### Records for processing
■ ■ ■ ■
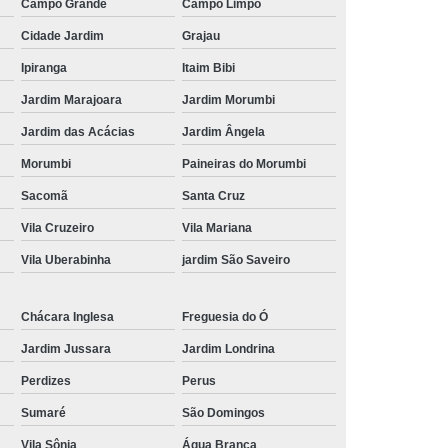
Campo Grande
Campo Limpo
Cidade Jardim
Grajau
Ipiranga
Itaim Bibi
Jardim Marajoara
Jardim Morumbi
Jardim das Acácias
Jardim Ângela
Morumbi
Paineiras do Morumbi
Sacomã
Santa Cruz
Vila Cruzeiro
Vila Mariana
Vila Uberabinha
jardim São Saveiro
Chácara Inglesa
Freguesia do Ó
Jardim Jussara
Jardim Londrina
Perdizes
Perus
Sumaré
São Domingos
Vila Sônia
Água Branca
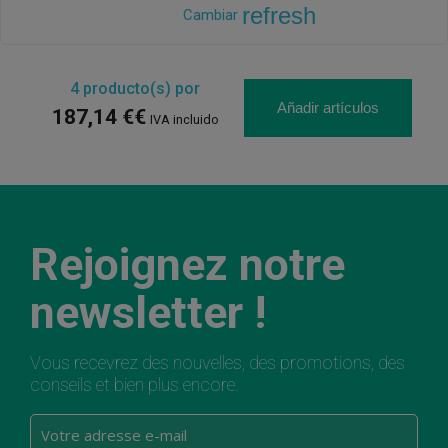
refresh
Cambiar
4
producto(s) por
Añadir artículos
187,14 €€
IVA incluido
Rejoignez notre
newsletter !
Vous recevrez des nouvelles, des promotions, des
conseils et bien plus encore.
■ ■ ■ ■
### What the task requires
Within the entries above, how many lines contain "Vila"? Respond with the number only.

### The answer
4